For the primary objective, the study will assess the differential impact that the ACT intervention has on the primary outcome of retention. For this measure, ACT will test the difference in the percentage of study participants completing scheduled clinic visits under the hypothesis that the IG’s percentages will exceed CG percentages from baseline to 12 months (“short-term” retention) and to 24 months (“long-term” retention) following transfer to adult care. An initial test of proportions will be conducted at each time period to compare these percentages using a one-way test, and exact p values will be calculated using a permutation distribution. Additionally, a Poisson regression model with a time offset will be explored, which will allow for the development of a model to compare rates between the control and intervention arms while accounting for events (i.e., retention) per unit time, which allows time to vary for each subject as well as allowing the inclusion of potential covariates (for example, age, and time since HIV diagnosis).

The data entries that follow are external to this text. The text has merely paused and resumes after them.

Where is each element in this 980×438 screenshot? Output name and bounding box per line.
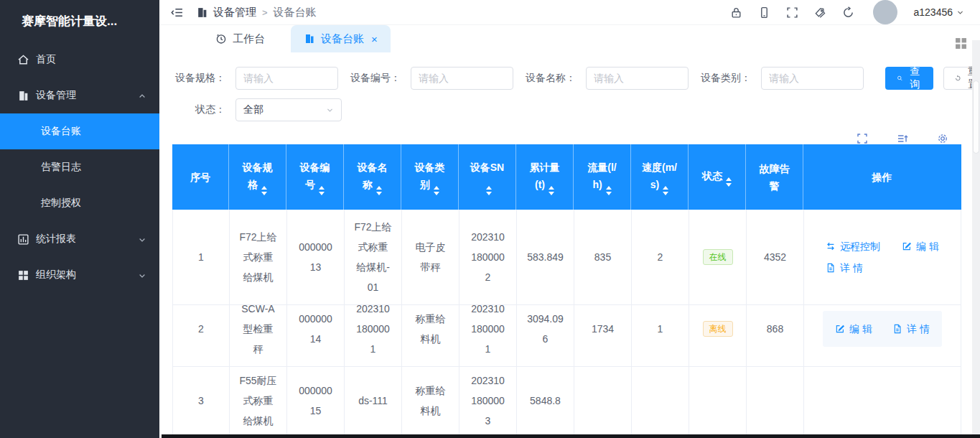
sort-icon[interactable] <box>663 186 668 195</box>
sidebar-item-4[interactable]: 控制授权 <box>0 185 159 221</box>
sort-icon[interactable] <box>319 186 325 195</box>
column-label: 设备规格 <box>238 159 276 195</box>
table-body: 1F72上给式称重给煤机00000013F72上给式称重给煤机-01电子皮带秤2… <box>172 210 961 438</box>
chart-icon <box>17 233 29 246</box>
tab-1[interactable]: 设备台账× <box>291 25 391 52</box>
sort-icon[interactable] <box>606 186 612 195</box>
filter-input-3[interactable] <box>761 67 864 90</box>
cell-total: 3094.096 <box>517 292 574 367</box>
column-header-8[interactable]: 速度(m/s) <box>631 144 689 210</box>
sort-icon[interactable] <box>486 186 492 195</box>
fullscreen-icon[interactable] <box>786 6 798 19</box>
tab-label: 设备台账 <box>321 32 364 46</box>
column-label: 累计量(t) <box>526 159 564 195</box>
sidebar-item-0[interactable]: 首页 <box>0 42 159 78</box>
cell-code: 00000014 <box>287 292 345 367</box>
sort-icon[interactable] <box>376 186 382 195</box>
column-settings-icon[interactable] <box>897 133 908 144</box>
cell-category: 称重给料机 <box>402 361 459 438</box>
chevron-down-icon <box>326 106 334 114</box>
column-header-3[interactable]: 设备名称 <box>344 144 401 210</box>
filter-label: 设备编号： <box>350 72 401 85</box>
sort-icon[interactable] <box>261 186 267 195</box>
chevron-down-icon <box>956 9 964 17</box>
sidebar-item-5[interactable]: 统计报表 <box>0 221 159 257</box>
tab-close-icon[interactable]: × <box>371 34 378 45</box>
actions-highlight: 编 辑详 情 <box>823 311 942 347</box>
org-icon <box>17 269 29 281</box>
table-row-0: 1F72上给式称重给煤机00000013F72上给式称重给煤机-01电子皮带秤2… <box>172 210 961 292</box>
chevron-down-icon <box>138 271 146 279</box>
sort-icon[interactable] <box>434 186 439 195</box>
column-header-1[interactable]: 设备规格 <box>229 144 286 210</box>
filter-row: 设备规格：设备编号：设备名称：设备类别：查 询重 置 <box>175 67 980 90</box>
action-label: 编 辑 <box>849 319 872 339</box>
search-button[interactable]: 查 询 <box>885 67 933 90</box>
settings-icon[interactable] <box>937 133 948 144</box>
tab-0[interactable]: 工作台 <box>202 25 278 52</box>
status-filter-row: 状态： 全部 <box>175 98 980 121</box>
lock-icon[interactable] <box>730 6 742 19</box>
breadcrumb-parent[interactable]: 设备管理 <box>213 6 256 19</box>
sidebar-item-1[interactable]: 设备管理 <box>0 78 159 113</box>
avatar[interactable] <box>873 0 897 24</box>
cell-spec: F55耐压式称重给煤机 <box>230 361 287 438</box>
action-edit-link[interactable]: 编 辑 <box>835 319 872 339</box>
search-button-label: 查 询 <box>908 65 922 91</box>
tags-icon[interactable] <box>814 6 826 19</box>
filter-field-2: 设备名称： <box>526 67 689 90</box>
scrollbar-thumb[interactable] <box>973 80 979 154</box>
cell-seq: 2 <box>173 292 230 367</box>
column-header-10: 故障告警 <box>746 144 803 210</box>
sort-icon[interactable] <box>726 177 732 187</box>
column-header-9[interactable]: 状态 <box>689 144 746 210</box>
action-edit-link[interactable]: 编 辑 <box>902 236 939 256</box>
breadcrumb-separator: > <box>262 7 268 18</box>
cell-code: 00000015 <box>287 361 345 438</box>
action-file-link[interactable]: 详 情 <box>892 319 930 339</box>
cell-total: 5848.8 <box>517 361 574 438</box>
cell-sn: 2023101800003 <box>459 361 517 438</box>
status-select[interactable]: 全部 <box>235 98 342 121</box>
table-toolbar <box>159 133 980 144</box>
action-file-link[interactable]: 详 情 <box>826 258 863 278</box>
cell-status <box>689 361 747 438</box>
filter-panel: 设备规格：设备编号：设备名称：设备类别：查 询重 置 状态： 全部 <box>159 52 980 133</box>
cell-actions <box>804 361 961 438</box>
menu-fold-icon[interactable] <box>171 6 183 19</box>
scrollbar-track[interactable] <box>972 40 980 434</box>
column-header-4[interactable]: 设备类别 <box>401 144 459 210</box>
column-header-6[interactable]: 累计量(t) <box>516 144 574 210</box>
filter-input-0[interactable] <box>235 67 338 90</box>
sidebar-item-label: 告警日志 <box>41 161 81 174</box>
cell-speed: 1 <box>632 292 689 367</box>
action-label: 详 情 <box>840 258 863 278</box>
filter-input-1[interactable] <box>411 67 513 90</box>
column-label: 故障告警 <box>755 160 793 195</box>
sidebar-item-2[interactable]: 设备台账 <box>0 113 159 149</box>
column-header-5[interactable]: 设备SN <box>459 144 516 210</box>
cell-seq: 3 <box>173 361 230 438</box>
action-swap-link[interactable]: 远程控制 <box>826 236 880 256</box>
action-label: 编 辑 <box>916 236 939 256</box>
column-header-2[interactable]: 设备编号 <box>286 144 344 210</box>
status-badge: 在线 <box>703 249 733 265</box>
tab-options-grid-icon[interactable] <box>955 37 967 50</box>
sort-icon[interactable] <box>549 186 554 195</box>
filter-input-2[interactable] <box>586 67 689 90</box>
chevron-up-icon <box>138 91 146 100</box>
mobile-icon[interactable] <box>758 6 770 19</box>
sidebar-item-3[interactable]: 告警日志 <box>0 149 159 185</box>
refresh-icon[interactable] <box>842 6 854 19</box>
user-menu[interactable]: a123456 <box>913 6 964 18</box>
file-icon <box>892 324 902 334</box>
topbar: 设备管理 > 设备台账 a123456 <box>159 0 980 25</box>
status-badge: 离线 <box>703 321 733 337</box>
sidebar-item-label: 控制授权 <box>41 197 81 210</box>
sidebar-item-6[interactable]: 组织架构 <box>0 257 159 293</box>
expand-icon[interactable] <box>857 133 868 144</box>
building-icon <box>304 33 315 45</box>
column-header-7[interactable]: 流量(l/h) <box>574 144 631 210</box>
device-table: 序号设备规格设备编号设备名称设备类别设备SN累计量(t)流量(l/h)速度(m/… <box>172 144 961 438</box>
filter-field-1: 设备编号： <box>350 67 513 90</box>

Similarly, for secondary objective 1, the study will assess the differential impact that the intervention has on viral suppression. For this measure, ACT will test the difference in the percentage of study participants achieving viral suppression, under the hypothesis that the IG percentages will exceed CG percentages at each time period. The strategy in this analysis is similar to that of the primary objective: a one-way test of proportions will be conducted initially, followed by a Poisson count model to account for potential covariates of interest in addition to a temporal component.
For secondary objective 2, the study will assess whether the ACT intervention leads to improvements in the social, emotional, and psychological wellbeing of study participants; improvements in their self-efficacy; or changes in their health locus of control (HLC) from an external to an internal locus of control. Additionally, ACT aims to understanding the potential of psychologically based intervening variables to influence important study outcomes (i.e., increased retention rates and suppressed viral load). To examine important temporal changes in psychological factors, mean changes will be calculated for HLC, FSSQ, MHC-SF, and SRBBS scores from the transfer baseline to 12 and 24 months post transfer. Additionally, between-group comparisons will be made using repeated-measures analysis of variance (ANOVA). Owing to multiple tests among the same subjects, an approximate type 1 error of .05 will be maintained either directly through the use of a technique designed to accommodate repeated-measures designs (e.g., RM-ANOVA), or through the use of post-hoc adjustment of p values (e.g., Bonferroni’s method).
Simultaneously, ACT will examine direct and indirect contribution of psychosocial factors on viral-load suppression and retention of study participants in both study arms through multiple mediation model analyses as recommended by Preacher and Hayes . Mediation analyses are particularly useful in randomized control trials as they attempt to capture the effects or processes that occur after randomization. As noted by Preacher and Hayes, the multiple mediation model is preferred over the traditional simple mediation model . Additional mediator/moderator models will also be explored in order to investigate the potential direct and indirect impacts of other ACT intervention components; these will include the use of peer-led support groups during the pre- and post-transfer period, and the relative impact of case management support on retention rates and viral-load measures.
Personal health information (PHI) and all study data will be kept confidential following the Health Insurance Portability and Accountability Act (HIPAA) and Nigeria’s National Health Research Ethics Committee guidelines. We will implement strategies at each stage to reduce the potential for breach in confidentiality and inadvertent disclosure of PHI. Collected information in paper form will be stored in a locked, fireproof cabinet in the Nigeria-based principal investigator’s (PI’s) office. Data will be abstracted and stored in an electronic database which will be encrypted and accessed by PIs, study coordinators and data management staff only. De-identified data will be made available to other members of the team, such as the biostatistician, on a need-to-know basis. Blood samples for viral load will be collected according to established protocol at each study site, and analyzed onsite or at an established referral laboratory with a de-identified code. The results will be available directly to the research team from the laboratory, and also filed in the clinic chart for access by medical providers.
Data Monitoring Committee
The Data and Safety Monitoring Board (DSMB) will comprise four professionals in the research or HIV/adolescent care field and one layperson; a patient advocate from the study community.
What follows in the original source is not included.